EXERCISE REQUIREMENTS
Transcribe verbatim the span of lines that opens with the line containing "15 Temmuz’un 10. Yılı: Demokrasi Destanında" and closes with the last line of the data below.

------ ENTRIES SHOWN

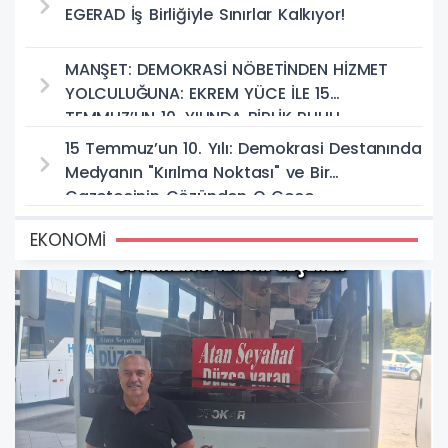
EGERAD İş Birliğiyle Sınırlar Kalkıyor!
MANŞET: DEMOKRASİ NÖBETİNDEN HİZMET
YOLCULUĞUNA: EKREM YÜCE İLE 15
TEMMUZ’UN 10. YILINDA BİRLİK RUHU
15 Temmuz’un 10. Yılı: Demokrasi Destanında
Medyanın "Kırılma Noktası" ve Bir
Gazetecinin Gözünden O Gece
EKONOMİ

------------

ANSWER FOR THE TASK
15 Temmuz’un 10. Yılı: Demokrasi Destanında
Medyanın "Kırılma Noktası" ve Bir
Gazetecinin Gözünden O Gece
EKONOMİ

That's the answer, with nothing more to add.